Forum Discussion
Hamish
Cirrocumulus
Sep 23, 2008Multiple CNAME's...
Question... Why is there a blog in F5's website recommending multiple CNAME records for a name? It pretty comprehensively violates the RFC's and in Bind v9 is also impossible to do (Since bind9 checks your syntax).
Trying to configure multiple CNAME records will likely result in an outage to your DNS servers... The docs from isc.org say the following
multiple-cnames
This option was used in BIND 8 to allow a domain name to have multiple CNAME records in violation of the DNS standards. BIND 9.2 onwards always strictly enforces the CNAME rules both in master files and dynamic updates.
Pretty clear really... So why do F5 push info (Admittedly in a blog) that's possibly going to cause a site outage (Or slowdown) for someone?

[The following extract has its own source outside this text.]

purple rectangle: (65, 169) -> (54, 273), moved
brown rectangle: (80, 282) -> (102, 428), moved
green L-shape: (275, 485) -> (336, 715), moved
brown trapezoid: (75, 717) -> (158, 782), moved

Sorry, but posts like this tend to push my buttons. We should be striving to keep to the standards and work with them. Not pushing violations of them that work with SOME browsewrs or SOME implementations of a service. If astandard is indeed lacking in something then perhaps we need to push for an extension that would be implemented by everyone. This just smacks of a continuance of websites that only work with a particular browser.
And that's just wrong...
5 Replies
- JRahm
Admin
Do you have the blog post link? - Hamish
Cirrocumulus
yeah... There's actually two links that mention it...
http://devcentral.f5.com/weblogs/macvittie/archive/2008/09/08/3596.aspx
and
http://devcentral.f5.com/weblogs/macvittie/archive/2008/09/19/3631.aspx
The first one I have issues with because it touts the multiple CNAME records as a cool hack... The second is worse... It touts it again, along with NOT using one of the more useful features of browsers (Relative links).

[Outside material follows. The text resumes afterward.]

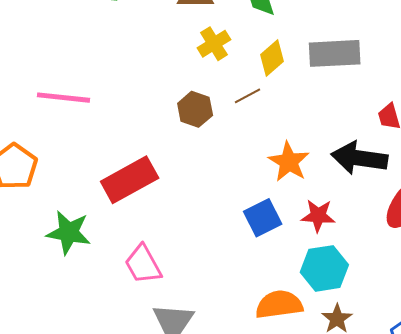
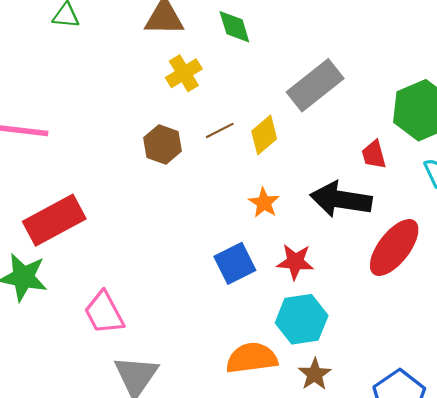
gray rectangle: (335, 53) -> (315, 85), turned -36
yellow diamond: (272, 58) -> (264, 135), moved
orange star: (289, 162) -> (264, 203), size x0.7
red rectangle: (130, 180) -> (54, 220), moved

What the blogger has against persistent connections to enhance performance I don't know (They really speed things up, possibly more than many connections)... Browsers have a limit of two connections to a particular server for good reasons (Not performing a DOS on yourself being a pretty good one in my book). - JRahm
Admin
Post your comments to the blog posts, she's great about active dialogs... Lively discussion benefits everyone. - Hamish
Cirrocumulus
I did... It was a bit shorter though, so lacks a certain something...

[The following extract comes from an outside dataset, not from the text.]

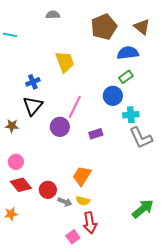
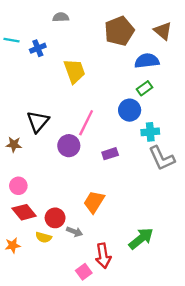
blue cross: (33, 82) -> (38, 48), moved
yellow semicircle: (83, 201) -> (44, 237), moved
green arrow: (143, 209) -> (141, 239), moved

Tact probably... - dennypayne
Employee
I just commented to the original blog post, I have always implemented parallelism using A records. WebAccelerator allows you to specify how many "extra" names to use for a host, so you need an A record, not a CNAME for each one (ie, if you turn the feature on for www.example.com and specify a depth of 2 you need A records for www.example.com, www1.example.com, and www2.example.com). All the A records happen to point to the same place, so I guess that effectively it's like having multiple CNAMEs.